(Items listed in a dataset)
..........

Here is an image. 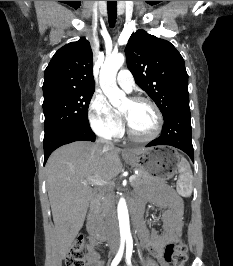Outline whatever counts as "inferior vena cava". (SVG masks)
<instances>
[{
    "mask_svg": "<svg viewBox=\"0 0 233 266\" xmlns=\"http://www.w3.org/2000/svg\"><path fill=\"white\" fill-rule=\"evenodd\" d=\"M98 143L105 144L106 147H109L112 145L110 142L105 141L103 139H99L97 141ZM107 218H106V229L110 233V235L116 240V244L118 245V240H117V223H116V218L114 214V210L112 208V203L110 200L111 197V192L110 190H107Z\"/></svg>",
    "mask_w": 233,
    "mask_h": 266,
    "instance_id": "obj_1",
    "label": "inferior vena cava"
}]
</instances>
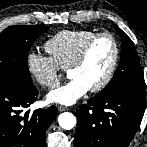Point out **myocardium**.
I'll return each instance as SVG.
<instances>
[{"label": "myocardium", "instance_id": "1", "mask_svg": "<svg viewBox=\"0 0 147 147\" xmlns=\"http://www.w3.org/2000/svg\"><path fill=\"white\" fill-rule=\"evenodd\" d=\"M102 37H108L112 43H113V47H114V56H113V60L112 63L110 65V68L107 72V74L105 75V77L95 86H93L92 88H90L89 90L91 92H100L103 89H105L109 83L112 81L118 64H119V60H120V46H119V42L117 40V38L108 31H104V32H99L96 33L95 35H93L81 48L80 52L78 53L77 57L75 58V60L69 65V67L67 68V74L74 69L79 68L80 66L83 65V63L85 62L88 53L90 51V49L92 48L93 44L100 38Z\"/></svg>", "mask_w": 147, "mask_h": 147}]
</instances>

..........

Description of the task | Where the line containing "Point out **myocardium**." appears in the entries above, start there and set down every line exactly through the last one, inclusive; omit pictures.

Exercise result |
Point out **myocardium**.
I'll return each instance as SVG.
<instances>
[{"label": "myocardium", "instance_id": "1", "mask_svg": "<svg viewBox=\"0 0 147 147\" xmlns=\"http://www.w3.org/2000/svg\"><path fill=\"white\" fill-rule=\"evenodd\" d=\"M102 37H108L112 43H113V47H114V56H113V60L112 63L110 65V68L107 72V74L105 75V77L95 86H93L92 88H90L89 90L91 92H100L103 89H105L109 83L112 81L118 64H119V60H120V46H119V42L117 40V38L108 31H104V32H99L96 33L95 35H93L81 48L80 52L78 53L77 57L75 58V60L69 65V67L67 68V74L74 69L79 68L80 66L83 65V63L85 62L88 53L90 51V49L92 48L93 44L100 38Z\"/></svg>", "mask_w": 147, "mask_h": 147}]
</instances>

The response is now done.